Documents filed last week in U.S. Bankruptcy Court by U.S. Attorney Charles M. Oberly show Treasury considers the bid too low and raised concerns the United States will be left holding $72.9 million in debt paid to the bank in 2009 under the government’s Troubled Asset Relief Program, passed in 2008 at the height of the financial meltdown to rescue failing banks.
“The United States objects to the sale process because it is occurring too quickly,” wrote Oberly in a document filed Nov. 20 in U.S. Bankruptcy Court in Wilmington, Del. “Under the current bid procedures, the debtor seeks to sell substantially all of its assets free and clear of all liens, claims and encumbrances within 39 days of the petition date.”

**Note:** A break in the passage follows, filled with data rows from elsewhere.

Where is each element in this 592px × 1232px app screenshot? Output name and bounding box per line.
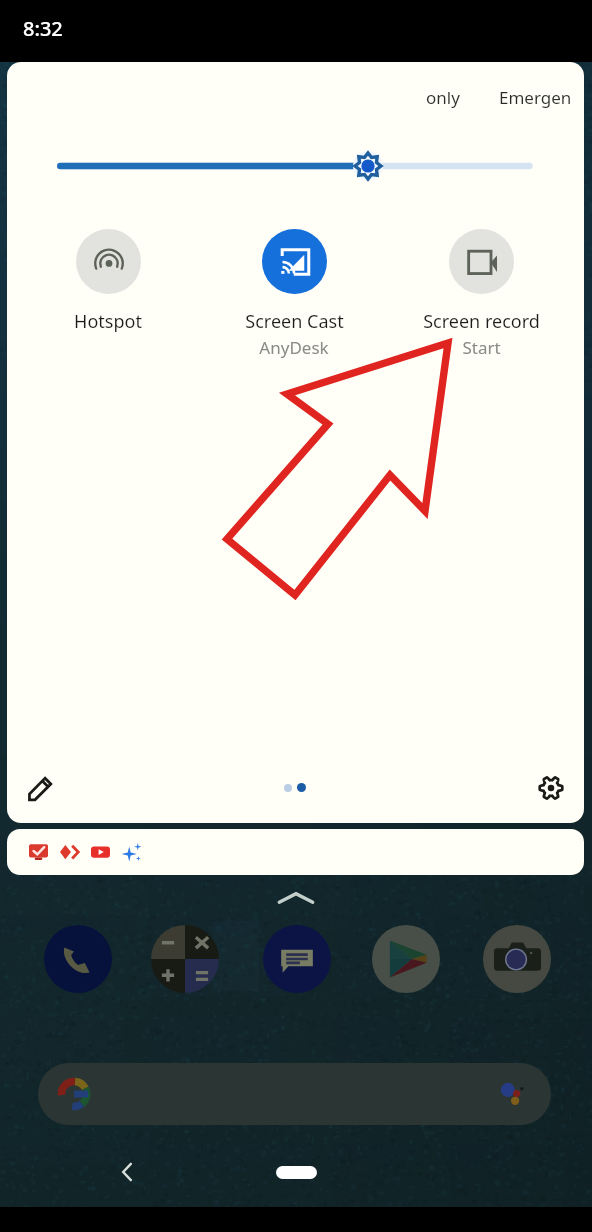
staticText: Screen Cast [245,309,344,334]
button[interactable]: Camera [483,925,551,993]
staticText: AnyDesk [259,336,329,359]
button[interactable]: Home [276,1166,317,1179]
staticText: Emergen [499,86,572,109]
button[interactable]: Screen Cast [204,229,384,359]
button[interactable]: Phone [44,925,112,993]
button[interactable]: Screen record [391,229,571,359]
button[interactable]: Calculator [151,925,219,993]
button[interactable]: Edit tiles [16,764,64,812]
button[interactable] [38,1063,551,1125]
button[interactable]: Hotspot [18,229,198,334]
staticText: Start [462,336,501,359]
staticText: 8:32 [23,15,63,42]
staticText: only [426,86,460,109]
button[interactable]: Messages [263,925,331,993]
staticText: Screen record [423,309,540,334]
button[interactable]: Play Store [372,925,440,993]
button[interactable]: Back [106,1150,150,1194]
button[interactable] [7,829,584,875]
button[interactable]: Settings [527,764,575,812]
staticText: Hotspot [74,309,142,334]
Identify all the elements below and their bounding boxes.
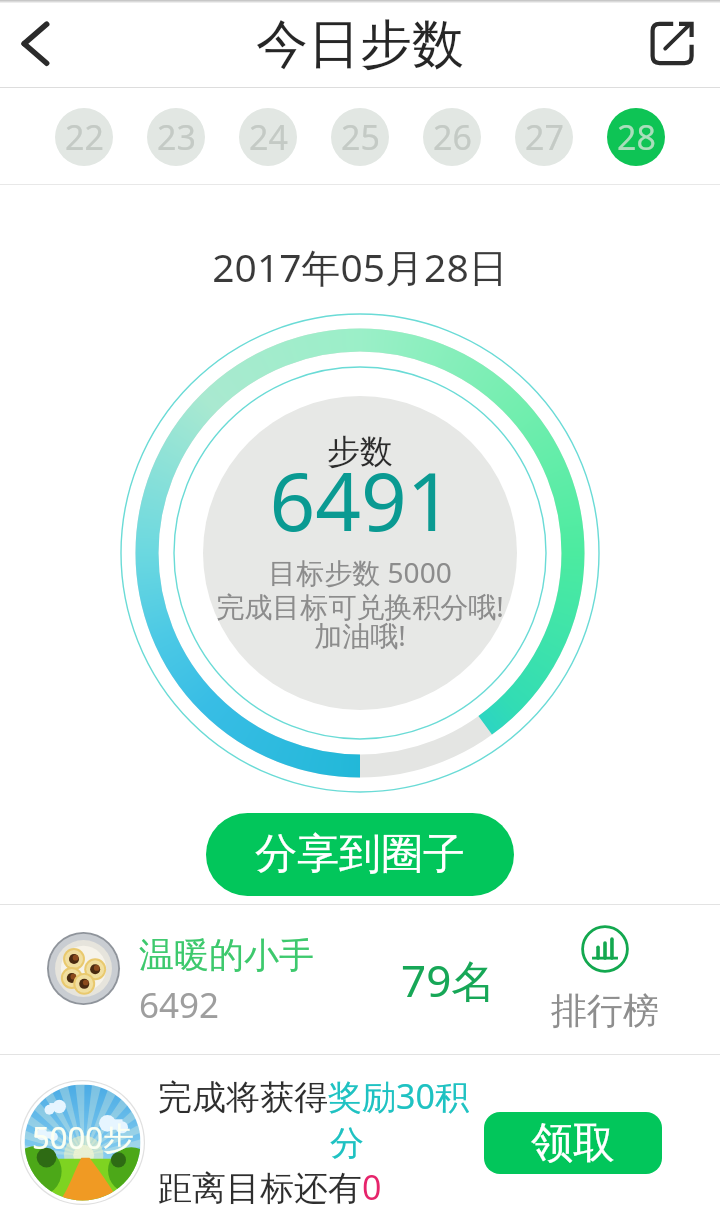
button[interactable]: Back	[0, 0, 80, 88]
staticText: 步数	[0, 431, 720, 473]
staticText: 温暖的小手	[139, 933, 314, 977]
staticText: 79名	[401, 950, 496, 1010]
staticText: 23	[157, 114, 196, 160]
staticText: 6492	[139, 981, 220, 1029]
staticText: 距离目标还有0	[158, 1164, 382, 1210]
staticText: 加油哦!	[0, 616, 720, 654]
staticText: 5000步	[32, 1116, 134, 1158]
button[interactable]: 24	[239, 108, 297, 166]
staticText: 排行榜	[551, 988, 659, 1033]
button[interactable]: 25	[331, 108, 389, 166]
button[interactable]: 22	[55, 108, 113, 166]
button[interactable]: 28	[607, 108, 665, 166]
staticText: 完成目标可兑换积分哦!	[0, 587, 720, 625]
button[interactable]: Share	[628, 0, 720, 88]
staticText: 分	[330, 1122, 364, 1165]
button[interactable]: 5000 步奖章	[20, 1080, 145, 1205]
staticText: 27	[525, 114, 564, 160]
staticText: 22	[65, 114, 104, 160]
staticText: 完成将获得奖励30积	[158, 1073, 469, 1119]
staticText: 6491	[1, 445, 720, 554]
button[interactable]: 27	[515, 108, 573, 166]
button[interactable]: 领取	[484, 1112, 662, 1174]
button[interactable]: 23	[147, 108, 205, 166]
staticText: 24	[249, 114, 288, 160]
staticText: 26	[433, 114, 472, 160]
staticText: 今日步数	[256, 12, 464, 78]
staticText: 目标步数 5000	[0, 553, 720, 591]
button[interactable]: 排行榜	[544, 925, 666, 1033]
staticText: 领取	[531, 1117, 615, 1170]
staticText: 2017年05月28日	[0, 240, 720, 293]
button[interactable]: 温暖的小手	[0, 905, 720, 1054]
staticText: 25	[341, 114, 380, 160]
button[interactable]: 分享到圈子	[206, 813, 514, 896]
staticText: 分享到圈子	[255, 828, 465, 881]
button[interactable]: 26	[423, 108, 481, 166]
staticText: 28	[617, 114, 656, 160]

FPFC first filed for bankruptcy protection Oct. 29, when it determined it no longer could reconcile the debt it incurred when its Michigan real-estate ventures faltered in 2008. In addition to its debts with the treasury, the holding company is $62 million in debt from a series of high-risk bonds it issued in 2003 and 2005.
The Treasury Department contends that FPFC has not maximized the value of the bank, which primarily holds $39 million in net operating loss, in addition to providing an unfair advantage to Talmer Bancorp by giving it protections that will “chill bidding.”
When it became evident FPFC would require bankruptcy protection, the company began shopping First Place through an investment bank, which eventually turned out offers from 44 organizations interested in all or some of the bank’s assets.
Talmer Bancorp was selected as the best solution to strengthen First Place’s capital base and help it meet the requirements of federal regulators.
In being selected as the “stalking-horse bidder,” however, Talmer was granted special protections that would make it impossible for a competing bidder to prevail unless it bids $51 million, according to the court documents.
The proceedings also are garnering national attention, with the revelation that W.L. Ross & Co., owned by the billionaire investor Wilbur Ross, is Talmer Bancorp’s leading investor, holding 24 percent of the company’s shares.
Ross made his fortune as an opportunity investor known for buying ailing steel companies when no one else would and guiding other businesses through the restructuring process.
In an interview with The Wall Street Journal, Ross said First Place was shopped extensively to other bidders and his offer was the highest, maintaining that “you can’t invent bids that don’t exist.”
Shellie Maitre, Talmer’s chief marketing officer, agreed, saying, “[First Place] was shopped extensively, and their investors were looking for parties interested in buying the bank — we had what they deemed to be the best bid.”
A Dec. 7 hearing originally was scheduled to approve the sale. Officials with First Place could not be reached to comment Monday. Maitre said those close to the bankruptcy process expected delays to occur.